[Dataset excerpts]
-----

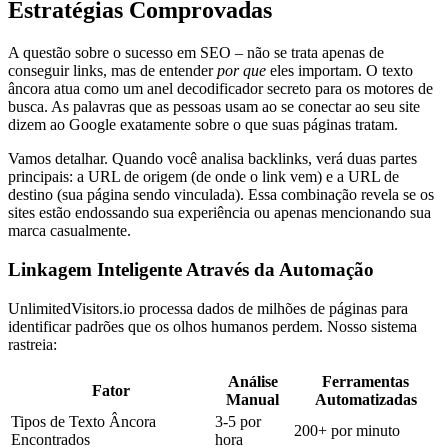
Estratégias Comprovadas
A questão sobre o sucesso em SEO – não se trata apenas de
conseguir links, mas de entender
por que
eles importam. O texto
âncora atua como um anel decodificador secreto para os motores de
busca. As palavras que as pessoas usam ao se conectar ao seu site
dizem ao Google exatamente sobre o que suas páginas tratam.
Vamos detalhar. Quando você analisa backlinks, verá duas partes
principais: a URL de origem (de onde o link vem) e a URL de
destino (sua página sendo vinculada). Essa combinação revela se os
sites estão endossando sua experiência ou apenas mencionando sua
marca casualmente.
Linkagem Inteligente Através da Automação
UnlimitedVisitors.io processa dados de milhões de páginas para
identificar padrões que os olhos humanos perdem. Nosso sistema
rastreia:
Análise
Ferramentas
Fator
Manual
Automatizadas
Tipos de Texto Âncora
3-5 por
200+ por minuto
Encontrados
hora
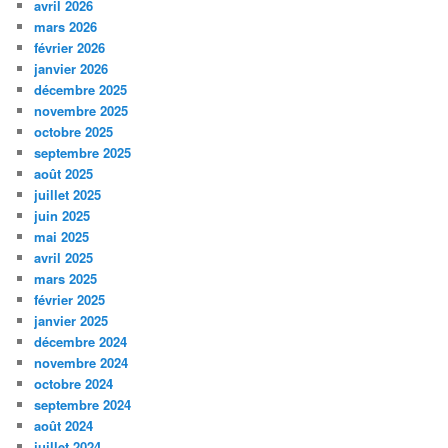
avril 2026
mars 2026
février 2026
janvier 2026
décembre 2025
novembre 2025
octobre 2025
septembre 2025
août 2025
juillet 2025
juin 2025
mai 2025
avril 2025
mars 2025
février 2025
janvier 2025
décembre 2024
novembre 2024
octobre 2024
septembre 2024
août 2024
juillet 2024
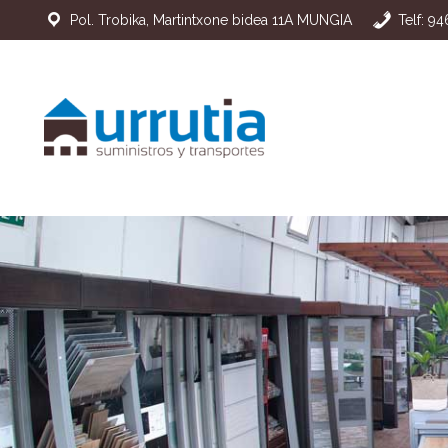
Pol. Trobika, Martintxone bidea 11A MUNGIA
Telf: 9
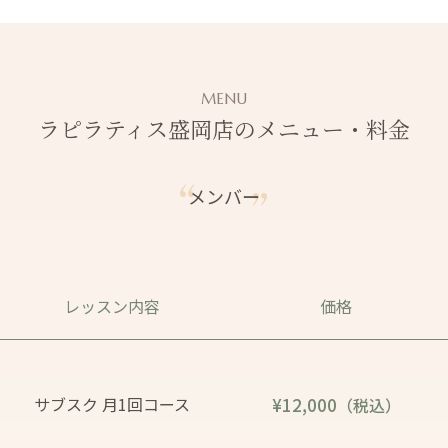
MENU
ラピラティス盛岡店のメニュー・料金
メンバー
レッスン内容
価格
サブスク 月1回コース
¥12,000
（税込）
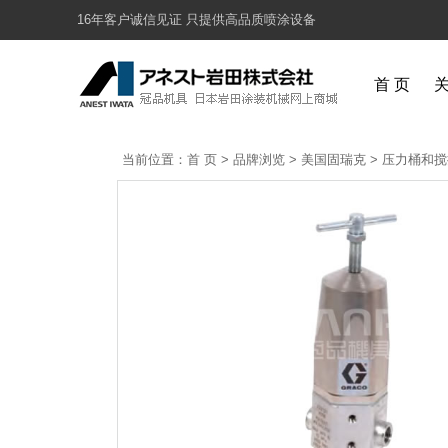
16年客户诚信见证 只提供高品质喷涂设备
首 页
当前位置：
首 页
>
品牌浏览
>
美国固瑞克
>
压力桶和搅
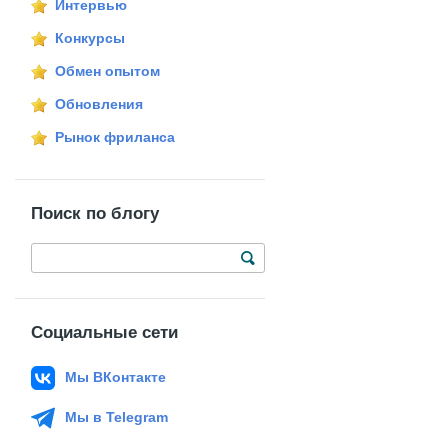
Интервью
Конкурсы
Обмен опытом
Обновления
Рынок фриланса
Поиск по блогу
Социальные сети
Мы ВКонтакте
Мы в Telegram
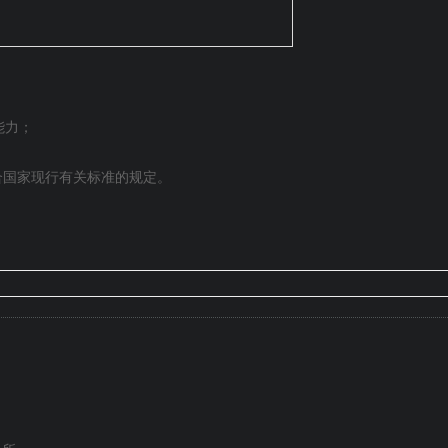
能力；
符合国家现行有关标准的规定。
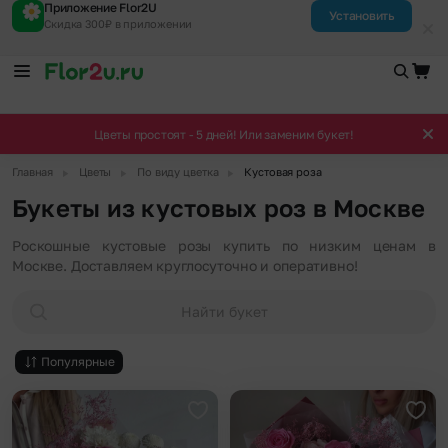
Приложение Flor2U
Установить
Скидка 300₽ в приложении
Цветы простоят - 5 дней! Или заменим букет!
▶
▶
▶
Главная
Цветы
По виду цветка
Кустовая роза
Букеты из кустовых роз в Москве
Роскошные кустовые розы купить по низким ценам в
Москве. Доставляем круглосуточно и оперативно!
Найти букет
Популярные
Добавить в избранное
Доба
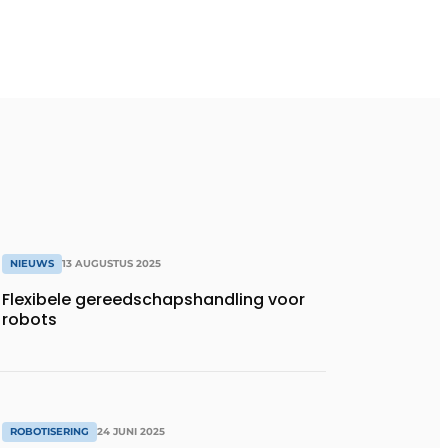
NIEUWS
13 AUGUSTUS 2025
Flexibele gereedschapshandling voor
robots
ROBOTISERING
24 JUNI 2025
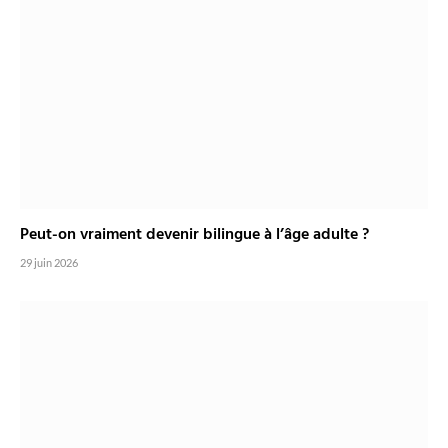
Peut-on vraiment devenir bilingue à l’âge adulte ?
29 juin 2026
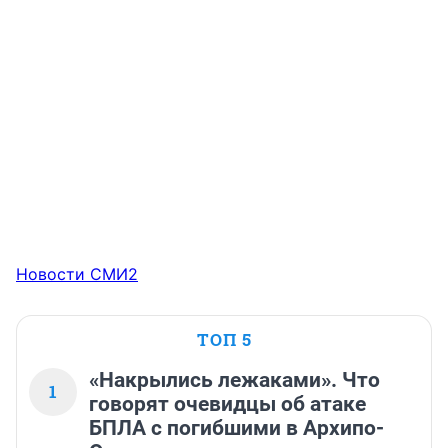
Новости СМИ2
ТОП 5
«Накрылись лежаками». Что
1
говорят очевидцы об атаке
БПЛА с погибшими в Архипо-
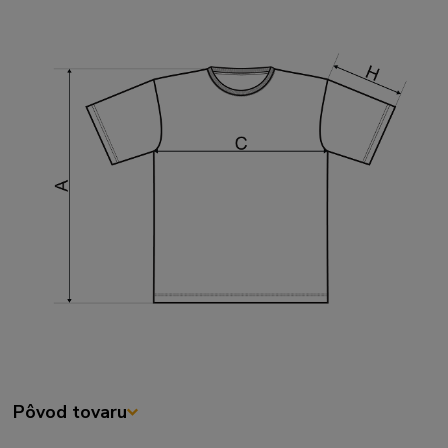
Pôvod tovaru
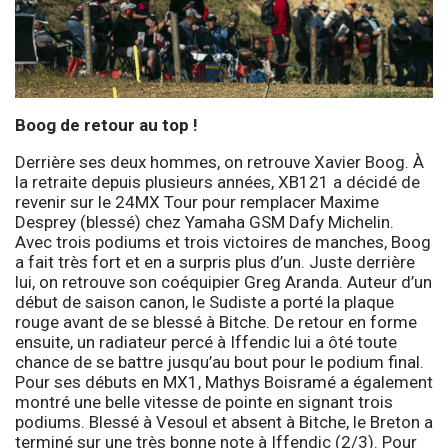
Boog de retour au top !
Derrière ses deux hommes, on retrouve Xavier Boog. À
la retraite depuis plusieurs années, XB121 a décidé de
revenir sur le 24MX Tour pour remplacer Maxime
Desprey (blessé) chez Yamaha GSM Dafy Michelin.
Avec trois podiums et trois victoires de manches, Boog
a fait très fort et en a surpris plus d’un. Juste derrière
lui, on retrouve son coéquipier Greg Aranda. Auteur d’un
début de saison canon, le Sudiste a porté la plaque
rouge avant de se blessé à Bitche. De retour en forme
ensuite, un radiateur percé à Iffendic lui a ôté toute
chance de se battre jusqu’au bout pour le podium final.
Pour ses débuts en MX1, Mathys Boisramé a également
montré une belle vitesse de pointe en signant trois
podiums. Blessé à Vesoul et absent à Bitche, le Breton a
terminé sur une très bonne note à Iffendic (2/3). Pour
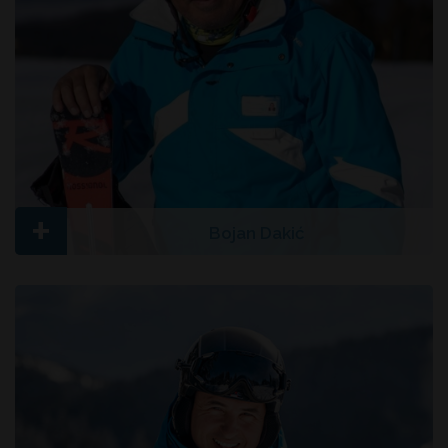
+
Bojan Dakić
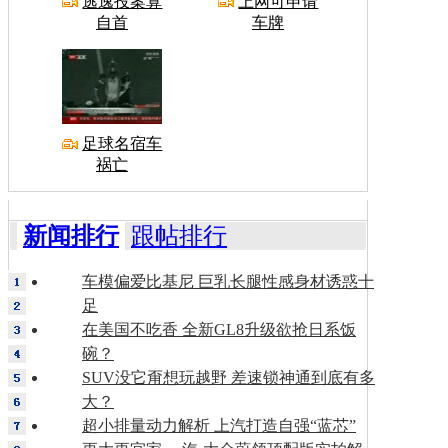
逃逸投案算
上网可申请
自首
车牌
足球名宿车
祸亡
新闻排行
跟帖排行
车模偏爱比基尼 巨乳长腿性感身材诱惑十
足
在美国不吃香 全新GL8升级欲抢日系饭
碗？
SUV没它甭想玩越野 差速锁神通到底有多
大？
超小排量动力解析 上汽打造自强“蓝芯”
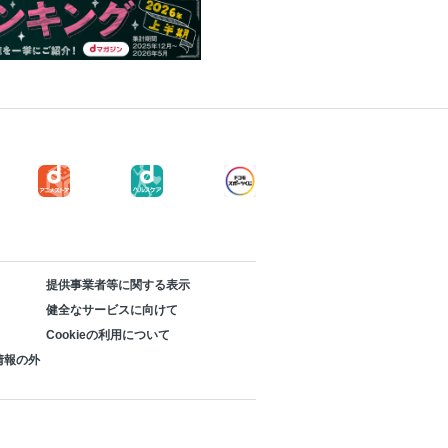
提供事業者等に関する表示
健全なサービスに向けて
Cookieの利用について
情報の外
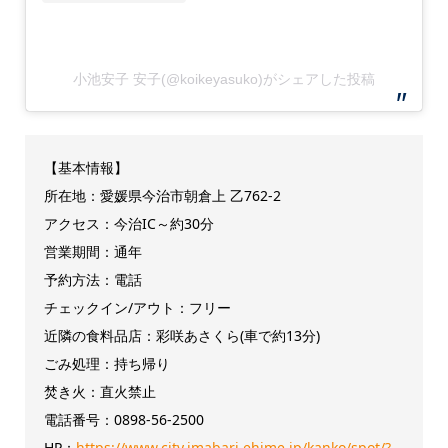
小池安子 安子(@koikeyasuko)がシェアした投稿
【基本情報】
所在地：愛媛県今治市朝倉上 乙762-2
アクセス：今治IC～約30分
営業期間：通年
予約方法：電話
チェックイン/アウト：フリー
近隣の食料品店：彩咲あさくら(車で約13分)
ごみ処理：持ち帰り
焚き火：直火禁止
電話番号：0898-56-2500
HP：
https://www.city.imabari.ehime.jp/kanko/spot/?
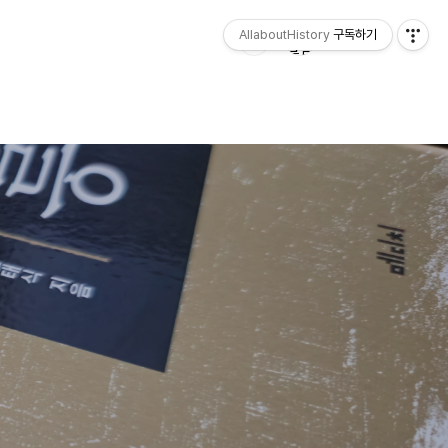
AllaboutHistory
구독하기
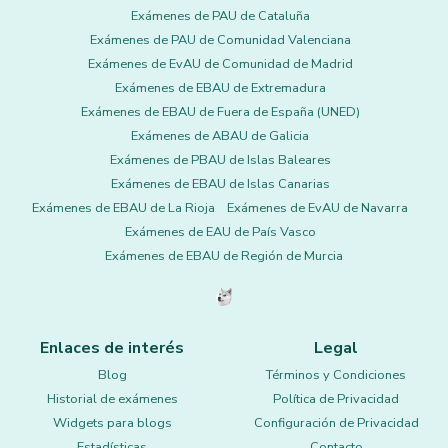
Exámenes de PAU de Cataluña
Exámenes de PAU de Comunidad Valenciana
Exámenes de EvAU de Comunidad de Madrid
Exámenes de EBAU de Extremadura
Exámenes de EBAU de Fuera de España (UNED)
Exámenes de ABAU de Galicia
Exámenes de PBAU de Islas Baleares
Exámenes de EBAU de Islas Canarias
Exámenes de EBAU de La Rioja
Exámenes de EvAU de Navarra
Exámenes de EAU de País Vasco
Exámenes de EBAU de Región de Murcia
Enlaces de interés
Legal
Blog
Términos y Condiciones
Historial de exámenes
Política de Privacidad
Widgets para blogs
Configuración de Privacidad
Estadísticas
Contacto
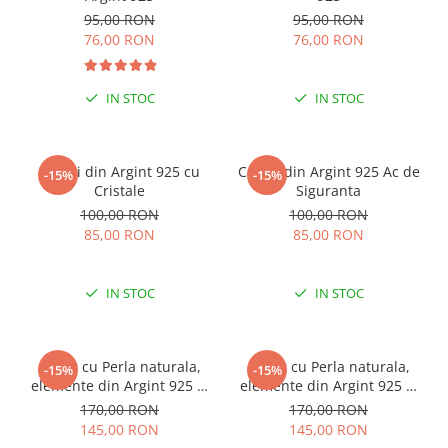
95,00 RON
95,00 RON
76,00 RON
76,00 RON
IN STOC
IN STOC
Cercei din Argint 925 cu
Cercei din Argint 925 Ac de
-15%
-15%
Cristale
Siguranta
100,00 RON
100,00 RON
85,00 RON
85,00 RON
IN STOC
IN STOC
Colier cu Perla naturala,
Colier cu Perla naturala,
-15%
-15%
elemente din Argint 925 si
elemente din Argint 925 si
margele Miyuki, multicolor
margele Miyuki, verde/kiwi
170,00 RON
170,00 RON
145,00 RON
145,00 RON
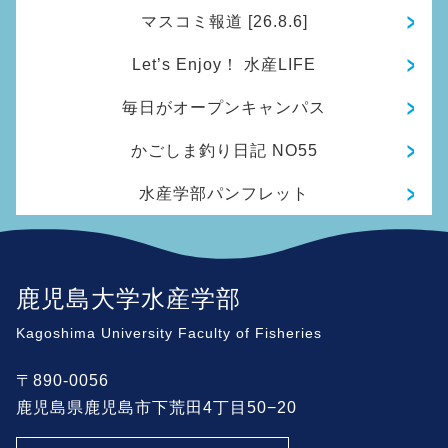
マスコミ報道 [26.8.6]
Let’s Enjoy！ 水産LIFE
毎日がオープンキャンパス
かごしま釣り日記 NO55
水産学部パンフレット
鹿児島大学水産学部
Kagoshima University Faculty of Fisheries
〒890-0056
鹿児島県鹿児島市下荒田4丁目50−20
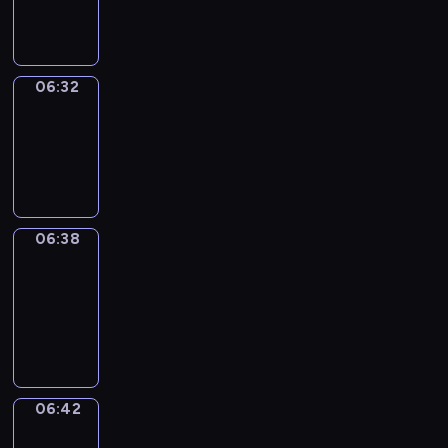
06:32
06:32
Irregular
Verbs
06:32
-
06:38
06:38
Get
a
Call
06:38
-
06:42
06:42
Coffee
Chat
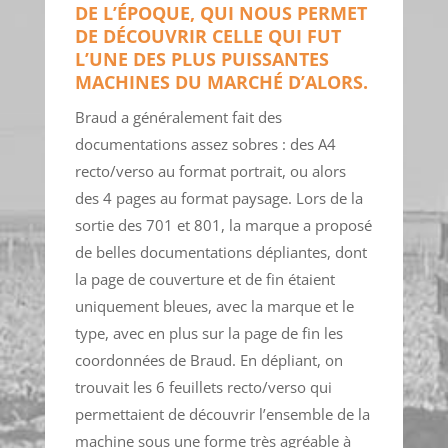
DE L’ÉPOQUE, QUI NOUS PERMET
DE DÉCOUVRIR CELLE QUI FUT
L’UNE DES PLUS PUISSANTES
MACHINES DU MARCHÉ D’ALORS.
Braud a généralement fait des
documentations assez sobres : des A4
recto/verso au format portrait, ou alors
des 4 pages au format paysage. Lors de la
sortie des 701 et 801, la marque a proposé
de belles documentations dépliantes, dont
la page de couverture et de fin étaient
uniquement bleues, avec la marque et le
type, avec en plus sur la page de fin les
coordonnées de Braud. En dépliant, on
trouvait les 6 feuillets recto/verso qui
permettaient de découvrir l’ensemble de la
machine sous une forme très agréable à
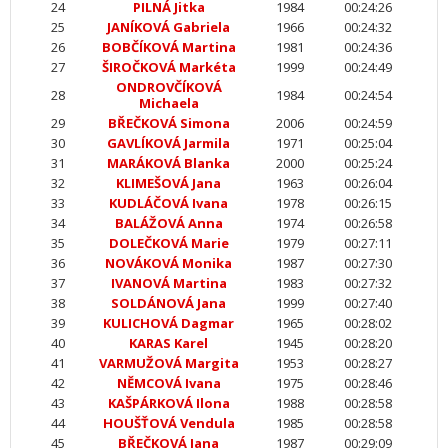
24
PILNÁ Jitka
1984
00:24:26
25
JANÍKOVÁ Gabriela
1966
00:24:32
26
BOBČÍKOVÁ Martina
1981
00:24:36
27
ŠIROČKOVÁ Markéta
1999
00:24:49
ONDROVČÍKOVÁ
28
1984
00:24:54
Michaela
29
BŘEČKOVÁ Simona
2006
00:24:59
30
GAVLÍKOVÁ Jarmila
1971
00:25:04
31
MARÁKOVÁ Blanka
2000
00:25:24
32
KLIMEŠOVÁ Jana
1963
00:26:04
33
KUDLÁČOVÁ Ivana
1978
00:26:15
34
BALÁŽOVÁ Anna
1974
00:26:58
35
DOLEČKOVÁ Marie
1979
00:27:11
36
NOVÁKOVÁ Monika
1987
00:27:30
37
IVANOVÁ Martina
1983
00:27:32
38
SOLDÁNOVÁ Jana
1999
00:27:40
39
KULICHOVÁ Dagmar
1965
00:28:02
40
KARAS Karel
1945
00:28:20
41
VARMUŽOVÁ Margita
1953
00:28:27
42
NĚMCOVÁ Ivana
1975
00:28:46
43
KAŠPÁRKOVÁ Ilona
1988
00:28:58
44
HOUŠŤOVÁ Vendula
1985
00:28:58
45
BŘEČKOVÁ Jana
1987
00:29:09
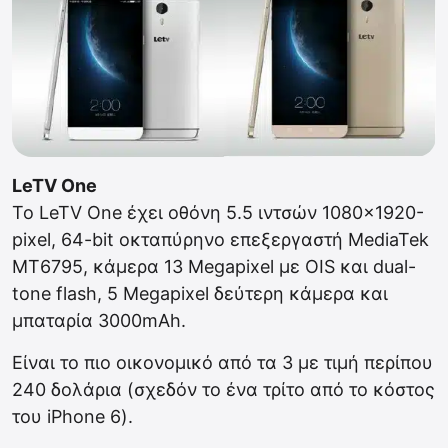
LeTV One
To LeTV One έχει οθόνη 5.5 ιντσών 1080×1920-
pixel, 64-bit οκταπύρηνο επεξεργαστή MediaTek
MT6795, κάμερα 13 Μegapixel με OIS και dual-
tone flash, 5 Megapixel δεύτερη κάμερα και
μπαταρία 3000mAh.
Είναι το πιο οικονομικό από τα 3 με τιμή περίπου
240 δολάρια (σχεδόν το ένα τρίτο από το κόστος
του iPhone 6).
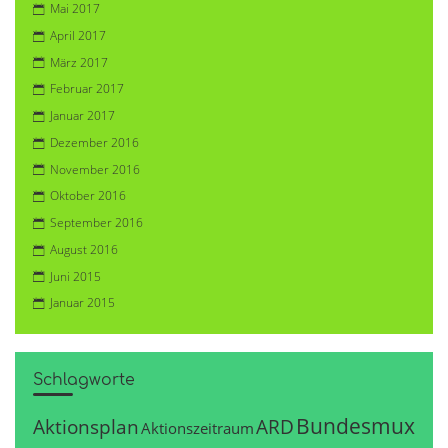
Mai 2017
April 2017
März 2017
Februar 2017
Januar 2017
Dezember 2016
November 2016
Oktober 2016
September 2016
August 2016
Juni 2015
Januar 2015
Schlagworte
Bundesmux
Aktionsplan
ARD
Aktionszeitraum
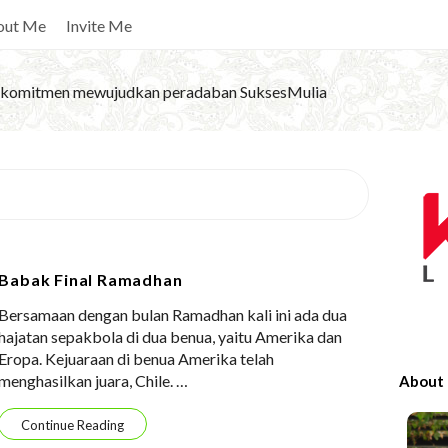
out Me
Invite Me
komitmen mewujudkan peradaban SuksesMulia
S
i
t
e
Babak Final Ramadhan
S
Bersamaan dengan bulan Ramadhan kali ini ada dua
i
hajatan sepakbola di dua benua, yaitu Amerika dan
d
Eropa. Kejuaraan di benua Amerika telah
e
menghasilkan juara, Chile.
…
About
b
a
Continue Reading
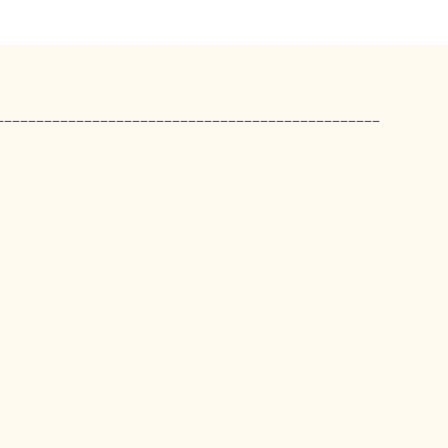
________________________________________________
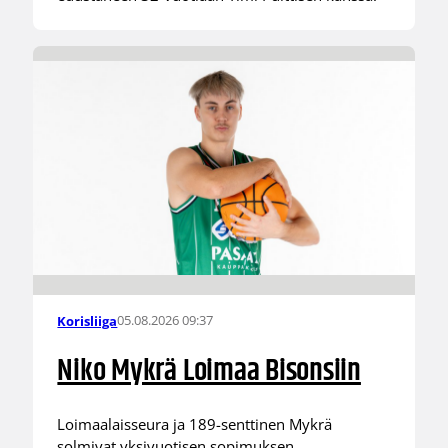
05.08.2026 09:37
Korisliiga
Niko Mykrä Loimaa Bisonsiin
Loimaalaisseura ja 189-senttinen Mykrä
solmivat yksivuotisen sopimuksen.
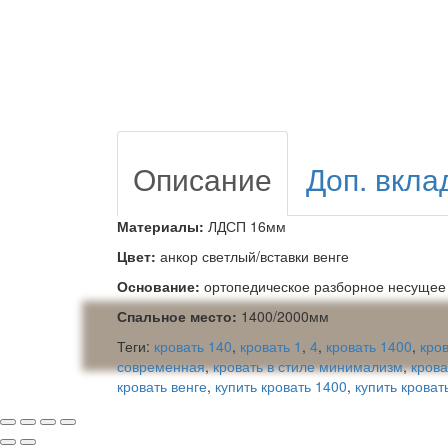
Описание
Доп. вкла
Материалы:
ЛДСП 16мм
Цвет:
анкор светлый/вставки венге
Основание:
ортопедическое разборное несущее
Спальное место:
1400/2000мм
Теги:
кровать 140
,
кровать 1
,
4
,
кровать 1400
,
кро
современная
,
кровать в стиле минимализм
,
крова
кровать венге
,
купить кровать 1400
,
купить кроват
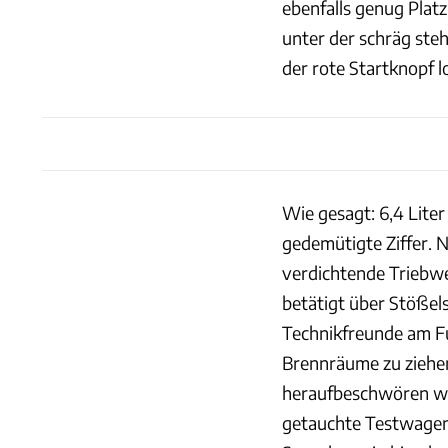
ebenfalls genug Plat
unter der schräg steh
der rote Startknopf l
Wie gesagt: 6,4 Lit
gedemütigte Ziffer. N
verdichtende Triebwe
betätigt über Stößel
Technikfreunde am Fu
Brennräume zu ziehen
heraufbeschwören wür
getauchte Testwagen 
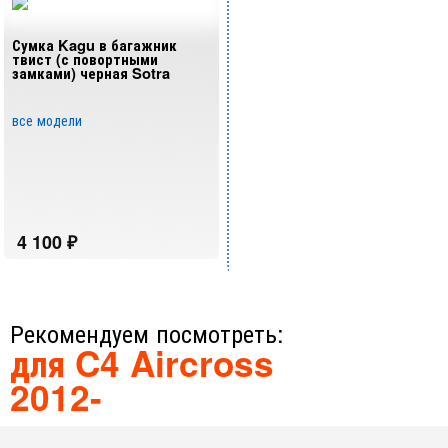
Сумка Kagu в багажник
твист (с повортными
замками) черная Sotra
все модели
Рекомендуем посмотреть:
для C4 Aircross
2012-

-----

WORK REQUIRED: For this exercise, set down the lines in the entries above from the one with "16年客户诚信见证 只提供高品质喷涂设备" through the one with "revenir sur le" exactly as written, without any pictures.

ANSWER TO THIS TASK:
16年客户诚信见证 只提供高品质喷涂设备
首 页
当前位置：
首 页
>
品牌浏览
>
美国固瑞克
>
压力桶和搅
Интервью
Конкурсы
Обмен опытом
Обновления
Рынок фриланса
Поиск по блогу
Социальные сети
Мы ВКонтакте
Мы в Telegram
能力；
符合国家现行有关标准的规定。
Приложение Flor2U
Установить
Скидка 300₽ в приложении
Цветы простоят - 5 дней! Или заменим букет!
▶
▶
▶
Главная
Цветы
По виду цветка
Кустовая роза
Букеты из кустовых роз в Москве
Роскошные кустовые розы купить по низким ценам в
Москве. Доставляем круглосуточно и оперативно!
Найти букет
Популярные
Добавить в избранное
Доба
NIEUWS
13 AUGUSTUS 2025
Flexibele gereedschapshandling voor
robots
ROBOTISERING
24 JUNI 2025
Peut-on vraiment devenir bilingue à l’âge adulte ?
29 juin 2026
Новости СМИ2
ТОП 5
«Накрылись лежаками». Что
1
говорят очевидцы об атаке
БПЛА с погибшими в Архипо-
Pôvod tovaru
Boog de retour au top !
Derrière ses deux hommes, on retrouve Xavier Boog. À
la retraite depuis plusieurs années, XB121 a décidé de
revenir sur le 24MX Tour pour remplacer Maxime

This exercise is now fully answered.